→ **What you will do**
In the records below, count every line that includes the word "model". Provide the total alone.

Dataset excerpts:
────────────────
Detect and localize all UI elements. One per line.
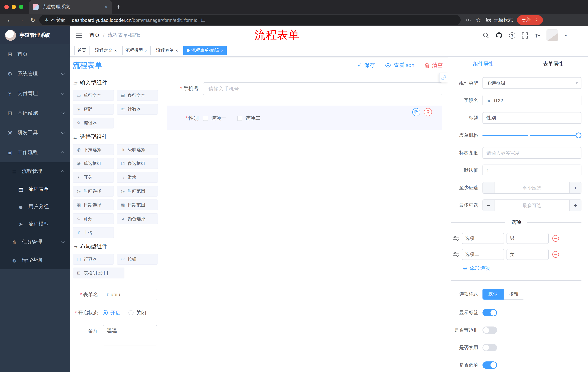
form-grid-slider[interactable] bbox=[483, 130, 581, 141]
avatar-caret-icon[interactable]: ▾ bbox=[565, 33, 567, 38]
tab-form-properties[interactable]: 表单属性 bbox=[518, 57, 588, 71]
sidebar-item-payment[interactable]: ¥ 支付管理 bbox=[0, 84, 70, 103]
gender-field-selected[interactable]: *性别 选项一 选项二 bbox=[167, 106, 442, 130]
style-default-button[interactable]: 默认 bbox=[483, 289, 504, 299]
component-type-value[interactable] bbox=[483, 77, 581, 89]
clear-button[interactable]: 清空 bbox=[425, 62, 443, 69]
fullscreen-icon[interactable] bbox=[522, 32, 528, 38]
sidebar-item-infrastructure[interactable]: ⊡ 基础设施 bbox=[0, 103, 70, 123]
decrease-button[interactable]: − bbox=[483, 200, 494, 211]
tag-close-icon[interactable]: × bbox=[221, 48, 223, 53]
component-date-range[interactable]: ▩日期范围 bbox=[117, 200, 158, 210]
browser-update-button[interactable]: 更新 ⋮ bbox=[517, 15, 543, 25]
option-drag-icon[interactable] bbox=[453, 236, 459, 241]
sidebar-item-user-group[interactable]: ☻ 用户分组 bbox=[0, 198, 70, 215]
component-row-container[interactable]: ▢行容器 bbox=[73, 254, 114, 265]
component-upload[interactable]: ⇧上传 bbox=[73, 227, 114, 238]
sidebar-item-home[interactable]: ⊞ 首页 bbox=[0, 44, 70, 64]
search-icon[interactable] bbox=[483, 32, 489, 39]
component-select[interactable]: ◎下拉选择 bbox=[73, 144, 114, 155]
remove-option-button[interactable]: − bbox=[552, 251, 559, 258]
component-checkbox-group[interactable]: ☑多选框组 bbox=[117, 158, 158, 169]
hamburger-icon[interactable] bbox=[70, 32, 85, 38]
sidebar-item-workflow[interactable]: ▣ 工作流程 bbox=[0, 143, 70, 162]
slider-handle[interactable] bbox=[576, 132, 581, 138]
font-size-icon[interactable]: TT bbox=[535, 32, 540, 38]
sidebar-item-process-management[interactable]: ≣ 流程管理 bbox=[0, 162, 70, 181]
tag-process-definition[interactable]: 流程定义 × bbox=[92, 46, 120, 55]
help-icon[interactable]: ? bbox=[509, 32, 515, 38]
tab-close-icon[interactable]: × bbox=[104, 4, 108, 10]
back-icon[interactable]: ← bbox=[4, 15, 15, 25]
tag-close-icon[interactable]: × bbox=[145, 48, 147, 53]
increase-button[interactable]: + bbox=[569, 182, 581, 193]
gender-option-1[interactable]: 选项一 bbox=[203, 115, 226, 122]
tag-close-icon[interactable]: × bbox=[175, 48, 178, 53]
status-radio-off[interactable]: 关闭 bbox=[128, 307, 146, 319]
user-avatar[interactable] bbox=[547, 30, 558, 41]
component-color-picker[interactable]: ◕颜色选择 bbox=[117, 213, 158, 224]
url-omnibox[interactable]: ⚠ 不安全 dashboard.yudao.iocoder.cn /bpm/ma… bbox=[39, 15, 461, 25]
checkbox-icon[interactable] bbox=[237, 116, 242, 121]
component-button[interactable]: ☞按钮 bbox=[117, 254, 158, 265]
option-label-input[interactable] bbox=[462, 233, 504, 244]
form-name-input[interactable] bbox=[103, 289, 157, 300]
component-rate[interactable]: ☆评分 bbox=[73, 213, 114, 224]
copy-widget-button[interactable] bbox=[412, 108, 420, 116]
component-type-select[interactable]: ▾ bbox=[483, 77, 581, 89]
component-date-picker[interactable]: ▦日期选择 bbox=[73, 200, 114, 210]
password-key-icon[interactable] bbox=[466, 17, 472, 23]
component-cascader[interactable]: ⋔级联选择 bbox=[117, 144, 158, 155]
option-label-input[interactable] bbox=[462, 249, 504, 260]
save-button[interactable]: ✓ 保存 bbox=[357, 62, 375, 69]
delete-widget-button[interactable] bbox=[424, 108, 432, 116]
component-slider[interactable]: ↔滑块 bbox=[117, 172, 158, 183]
tag-home[interactable]: 首页 bbox=[74, 46, 90, 55]
disabled-switch[interactable] bbox=[483, 344, 497, 351]
minimize-window-button[interactable] bbox=[12, 5, 16, 9]
tag-close-icon[interactable]: × bbox=[114, 48, 117, 53]
sidebar-logo[interactable]: 芋道管理系统 bbox=[0, 26, 70, 44]
phone-field[interactable]: *手机号 bbox=[167, 82, 442, 95]
component-switch[interactable]: ◐开关 bbox=[73, 172, 114, 183]
gender-option-2[interactable]: 选项二 bbox=[237, 115, 261, 122]
view-json-button[interactable]: 查看json bbox=[385, 62, 414, 69]
border-switch[interactable] bbox=[483, 327, 497, 334]
max-select-input[interactable] bbox=[494, 200, 569, 211]
option-value-input[interactable] bbox=[506, 249, 549, 260]
tag-process-form-edit[interactable]: 流程表单-编辑 × bbox=[183, 46, 227, 55]
forward-icon[interactable]: → bbox=[16, 15, 26, 25]
component-text-input[interactable]: ▭单行文本 bbox=[73, 90, 114, 101]
label-width-input[interactable] bbox=[483, 147, 581, 159]
checkbox-icon[interactable] bbox=[203, 116, 208, 121]
add-option-button[interactable]: ⊕ 添加选项 bbox=[463, 265, 581, 272]
remove-option-button[interactable]: − bbox=[552, 235, 559, 242]
sidebar-item-leave-query[interactable]: ☺ 请假查询 bbox=[0, 251, 70, 269]
decrease-button[interactable]: − bbox=[483, 182, 494, 193]
field-name-input[interactable] bbox=[483, 95, 581, 106]
status-radio-on[interactable]: 开启 bbox=[103, 307, 120, 319]
sidebar-item-process-model[interactable]: ➤ 流程模型 bbox=[0, 215, 70, 233]
reload-icon[interactable]: ↻ bbox=[28, 15, 38, 25]
component-password[interactable]: ∗密码 bbox=[73, 104, 114, 115]
browser-tab[interactable]: 芋道管理系统 × bbox=[29, 0, 112, 14]
panel-collapse-link-button[interactable] bbox=[439, 73, 448, 82]
maximize-window-button[interactable] bbox=[19, 5, 23, 9]
slider-track[interactable] bbox=[483, 135, 578, 136]
security-label[interactable]: 不安全 bbox=[51, 17, 65, 23]
component-textarea[interactable]: ▤多行文本 bbox=[117, 90, 158, 101]
sidebar-item-task-management[interactable]: ⋔ 任务管理 bbox=[0, 233, 70, 251]
sidebar-item-process-form[interactable]: ▤ 流程表单 bbox=[0, 181, 70, 198]
tag-process-model[interactable]: 流程模型 × bbox=[122, 46, 151, 55]
component-time-picker[interactable]: ◷时间选择 bbox=[73, 186, 114, 197]
component-table[interactable]: ⊞表格[开发中] bbox=[73, 267, 125, 278]
bookmark-star-icon[interactable]: ☆ bbox=[476, 17, 481, 23]
title-input[interactable] bbox=[483, 112, 581, 124]
design-canvas[interactable]: *手机号 *性别 选项一 选项二 bbox=[162, 74, 448, 372]
component-radio-group[interactable]: ◉单选框组 bbox=[73, 158, 114, 169]
tab-component-properties[interactable]: 组件属性 bbox=[448, 57, 518, 71]
github-icon[interactable] bbox=[496, 32, 503, 39]
sidebar-item-devtools[interactable]: ⚒ 研发工具 bbox=[0, 123, 70, 143]
show-label-switch[interactable] bbox=[483, 309, 497, 316]
option-value-input[interactable] bbox=[506, 233, 549, 244]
────────────────
→ **Exercise answer**
2